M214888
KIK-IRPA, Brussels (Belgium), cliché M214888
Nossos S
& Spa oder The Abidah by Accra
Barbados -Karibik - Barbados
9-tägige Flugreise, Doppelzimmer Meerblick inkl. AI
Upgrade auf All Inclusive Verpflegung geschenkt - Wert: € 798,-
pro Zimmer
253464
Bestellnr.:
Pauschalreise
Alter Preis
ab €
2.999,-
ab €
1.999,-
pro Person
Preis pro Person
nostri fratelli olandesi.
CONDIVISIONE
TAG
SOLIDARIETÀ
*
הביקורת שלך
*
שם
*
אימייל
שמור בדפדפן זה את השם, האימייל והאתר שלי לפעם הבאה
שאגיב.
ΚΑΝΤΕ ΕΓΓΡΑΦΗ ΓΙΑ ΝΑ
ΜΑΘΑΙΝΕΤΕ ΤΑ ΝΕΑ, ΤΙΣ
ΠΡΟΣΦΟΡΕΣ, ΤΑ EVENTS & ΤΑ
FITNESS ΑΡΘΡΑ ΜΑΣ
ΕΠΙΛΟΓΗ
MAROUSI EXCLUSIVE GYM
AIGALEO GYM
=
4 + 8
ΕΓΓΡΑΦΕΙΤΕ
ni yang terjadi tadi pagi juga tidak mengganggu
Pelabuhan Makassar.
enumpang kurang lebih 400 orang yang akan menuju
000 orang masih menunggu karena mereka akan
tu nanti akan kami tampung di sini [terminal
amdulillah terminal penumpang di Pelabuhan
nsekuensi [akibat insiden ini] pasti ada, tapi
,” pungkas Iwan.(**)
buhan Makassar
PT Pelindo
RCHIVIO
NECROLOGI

· · · · · · ·

_Description of the task_.
Your answer must be an exact copy of all the entries.

_Written response_.
M214888
KIK-IRPA, Brussels (Belgium), cliché M214888
Nossos S
& Spa oder The Abidah by Accra
Barbados -Karibik - Barbados
9-tägige Flugreise, Doppelzimmer Meerblick inkl. AI
Upgrade auf All Inclusive Verpflegung geschenkt - Wert: € 798,-
pro Zimmer
253464
Bestellnr.:
Pauschalreise
Alter Preis
ab €
2.999,-
ab €
1.999,-
pro Person
Preis pro Person
nostri fratelli olandesi.
CONDIVISIONE
TAG
SOLIDARIETÀ
*
הביקורת שלך
*
שם
*
אימייל
שמור בדפדפן זה את השם, האימייל והאתר שלי לפעם הבאה
שאגיב.
ΚΑΝΤΕ ΕΓΓΡΑΦΗ ΓΙΑ ΝΑ
ΜΑΘΑΙΝΕΤΕ ΤΑ ΝΕΑ, ΤΙΣ
ΠΡΟΣΦΟΡΕΣ, ΤΑ EVENTS & ΤΑ
FITNESS ΑΡΘΡΑ ΜΑΣ
ΕΠΙΛΟΓΗ
MAROUSI EXCLUSIVE GYM
AIGALEO GYM
=
4 + 8
ΕΓΓΡΑΦΕΙΤΕ
ni yang terjadi tadi pagi juga tidak mengganggu
Pelabuhan Makassar.
enumpang kurang lebih 400 orang yang akan menuju
000 orang masih menunggu karena mereka akan
tu nanti akan kami tampung di sini [terminal
amdulillah terminal penumpang di Pelabuhan
nsekuensi [akibat insiden ini] pasti ada, tapi
,” pungkas Iwan.(**)
buhan Makassar
PT Pelindo
RCHIVIO
NECROLOGI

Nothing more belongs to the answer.